I don't remember Grams favorite color, or her favorite meal, or her favorite Bible story. But I also don't remember her ever raising her voice at me (there were countless situations that warranted it). I don't even remember her being visible annoyed at me (see above comment). She had a gentle soul and didn't particularly move quickly, which brought a sense of peace to her surroundings. She'd stop what she was doing no matter how many times I'd come bursting through the door and tend to me. Whether it was 'exciting' news from school, Mark and Stephen chasing me with a snake, or dropping by on the ski-doo to ask if she'd seen the cool jump I did outside her kitchen window, she made sure I felt welcome and loved. (and gently told me to be careful on the snowmobile and questioned my wisdom in performing such acts- always - and as she should have)



Out of all the charactoristics that tend to define who my Grandmother was; the most obvious, no thats not the right word - the most telling, was her fairness to her grandchildren. She had twenty two grandchildren - and we all think we were her favorite! We were all treated equally and over the top with attention.



At the funeral, her grandsons were the pallbearers and sat at the front of the church against the wall. And when they stood to sing, two thoughts struck me: The first being how incredibly proud she would've been to have seen her boys looking so handsome, and the second how she would've basked in their strong, beautiful voices.



I wouldn't wish her back for a second, she's hanging out with Grandpa right now and quite frankly, I'm a little jealous. (he's one of my favorite human beings) but I did wish that for just a glimpse she could've joined us.



I could go on and on, really.
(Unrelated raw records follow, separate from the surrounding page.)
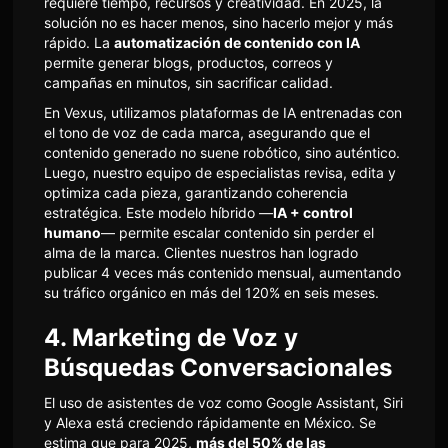
requiere tiempo, recursos y creatividad. En 2025, la
solución no es hacer menos, sino hacerlo mejor y más
rápido. La
automatización de contenido con IA
permite generar blogs, productos, correos y
campañas en minutos, sin sacrificar calidad.
En Vexus, utilizamos plataformas de IA entrenadas con
el tono de voz de cada marca, asegurando que el
contenido generado no suene robótico, sino auténtico.
Luego, nuestro equipo de especialistas revisa, edita y
optimiza cada pieza, garantizando coherencia
estratégica. Este modelo híbrido —
IA + control
humano
— permite escalar contenido sin perder el
alma de la marca. Clientes nuestros han logrado
publicar 4 veces más contenido mensual, aumentando
su tráfico orgánico en más del 120% en seis meses.
4. Marketing de Voz y
Búsquedas Conversacionales
El uso de asistentes de voz como Google Assistant, Siri
y Alexa está creciendo rápidamente en México. Se
estima que para 2025,
más del 50% de las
But I'll stop with this 'tip of the iceburg' post and hope you've gotten a small peek into the life 22 of us were lucky enough to live. And if you have memories of your own, I'd love to hear so leave them in the comment section.

xo cheers, LeeLeeMac






As a side note: I feel very lucky in that I live in Calgary where her mini-me sister lives and who I see regularly. I've been here for over two years and while it was super weird at first to see someone who looked and acted so much like my grandmother, now I find it almost comforting. Its like I have an extention with Grandma, and for that I am grateful.

Sunday, October 2, 2011

Today's Burning Question

Why do we cover up zits?

I have one, nothing horrendous, (pardon the personal information here) that has decided to make its home on my forehead. I knew it was moving in, and I took the proper measures to thwart its habitation, but its managed to make itself nice and comfortable on real estate with a sweeping view of the countryside.
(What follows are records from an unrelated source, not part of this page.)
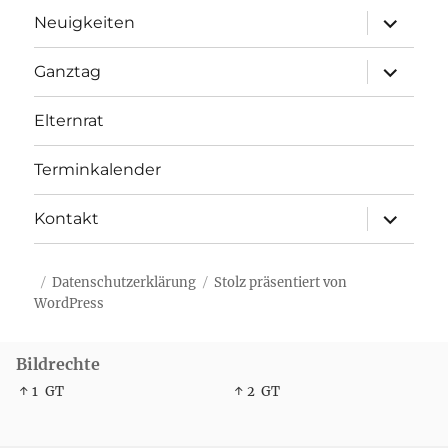
Unterme
Neuigkeiten
öffnen
Unterme
Ganztag
öffnen
Elternrat
Terminkalender
Unterme
Kontakt
öffnen
Datenschutzerklärung
Stolz präsentiert von
WordPress
Bildrechte
↑ 1
GT
↑ 2
GT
So today after lunch I bring out my little emergency kit of makeup (foundation, bronzer, brush, mascara, eyeliner) that is stashed in my desk drawer, and open it up to reveal the mirror so I can take affirmative action on this pesky little visitor.

As I'm blending in the foundation oh so carefully, squinting into the 1" x 2" mirror provided, I suddenly realize its futile.

The zit is still there.

Its still in the middle of my forehead.

Its still visible.

The only accomplishment of this procedure is a shinier, paler patch of skin on my forehead with a little protusion showcasing my feeble attempt at concealing the offending zit.

So the question remains - why do girls cover up their zits? Sometimes I think I do it just so people know I know its there; and its not an awkward "want to look you in the eye but can't because a massive, um, thing is crawling off your face" situation. Who knows?

side note: as a joke I was going to add in a picture of zit (not my own) and I googled it, hit images and promptly almost puked. And didn't think it was the christian thing to do to put that in your mind. Now if you go and google it yourself, then thats done on (in? by?) your own free will and beyond my control, thus out of my conscience.

Now back to your regularly scheduled thoughtlife.